Reuben Tovar, MD, agrees that patient encounters are becoming more complicated. In part, he says, hospitals are counting on hospitalists to boost their efforts in documentation to maximize revenue.
“There’s more you have to do for each visit in terms of billing queries and signatures, and basically buffing the chart every time you go in,” says Dr. Tovar, chair of the 50-physician Hospital Internists of Austin in Austin, Texas. “That wasn’t part of the physician’s job 10 years ago.”

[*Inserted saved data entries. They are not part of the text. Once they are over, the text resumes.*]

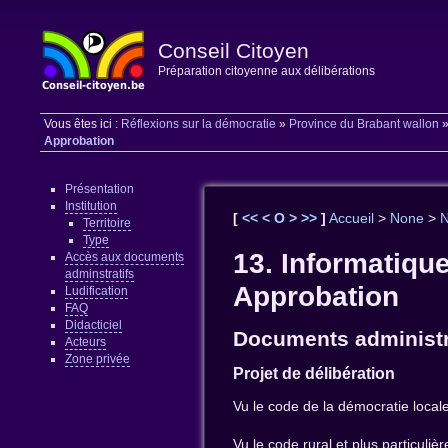
Conseil Citoyen
Préparation citoyenne aux délibérations
Vous êtes ici :
Réflexions sur la démocratie
»
Province du Brabant wallon
Approbation
Présentation
Institution
[
<<
<
O
>
>>
]
Accueil
>
None
>
Territoire
Type
13. Informatiqu
Accès aux documents
adminstratifs
Approbation
Ludification
FAQ
Didacticiel
Documents administr
Acteurs
Zone privée
Projet de délibération
Vu le code de la démocratie locale
Vu le code rural et plus particulièr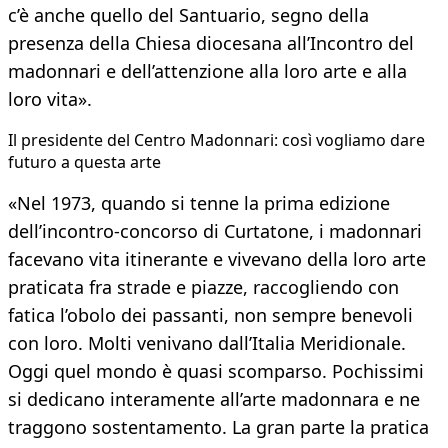
c’è anche quello del Santuario, segno della
presenza della Chiesa diocesana all’Incontro del
madonnari e dell’attenzione alla loro arte e alla
loro vita».
Il presidente del Centro Madonnari: così vogliamo dare
futuro a questa arte
«Nel 1973, quando si tenne la prima edizione
dell’incontro-concorso di Curtatone, i madonnari
facevano vita itinerante e vivevano della loro arte
praticata fra strade e piazze, raccogliendo con
fatica l’obolo dei passanti, non sempre benevoli
con loro. Molti venivano dall’Italia Meridionale.
Oggi quel mondo è quasi scomparso. Pochissimi
si dedicano interamente all’arte madonnara e ne
traggono sostentamento. La gran parte la pratica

An even bigger amount of time per encounter is spent complying with hospitals’ move to electronic records. “Systems tend to not be as robust as they need to be,” Dr. Tovar points out. “Going electronic is more labor intensive than labor-friendly, so that takes more time, for sure.”
Productivity in academia: a moving target
WHAT’S THE “SWEET SPOT” FOR HOSPITALIST PRODUCTIVITY? Answering that question is difficult for all hospitalists, but particularly tricky for physicians working at academic centers.
One thing is clear: Academic hospitalists report fewer patient encounters than their colleagues in other practice settings. In the 2010 Today’s Hospitalist Compensation & Career survey, for example, academic hospitalists reported the lowest number of daily patient encounters across employment models: 13.31 vs. 17.93 for hospitalists working in national management companies.
But Daniel J. Brotman, MD, who directs the hospitalist program at Baltimore’s Johns Hopkins Hospital, says that survey data often obscure academic hospitalists’ real productivity level. “When I’m covering a teaching service,” he says, “I have a resident service of six house officers and I can take care of 30 patients in less time than I can take 10 patients all by myself.”
“It matters who you are working with,” Dr. Brotman explains. “Are there housestaff or physician extenders? You can’t assume the answers to those questions, because many hospitalists at academic institutions work without any assistance.”
While it may be difficult to produce an apples-to-apples comparison of academic hospitalists’ productivity, Dr. Brotman says that his colleagues need to track their productivity numbers. While academic centers need hospitalists to meet work-hour regulations for residents, budgets are tight, and hospitals are looking to increase efficiency wherever possible.
When it comes time to prove their worth, he says, academic hospitalists need to move beyond measuring productivity based on encounters per shift. Dr. Brotman says that’s a “flawed metric” that’s too simplistic, particularly in the academic setting.
“Programs with a lot of encounters per day really emphasize that metric,” he points out, but productivity figures need to be tempered with peer, nurse and patient evaluations.
“It’s not all about encounters,” Dr. Brotman says. “If it’s all done by the numbers, you miss out on people who are more quality oriented but less numerically impressive.”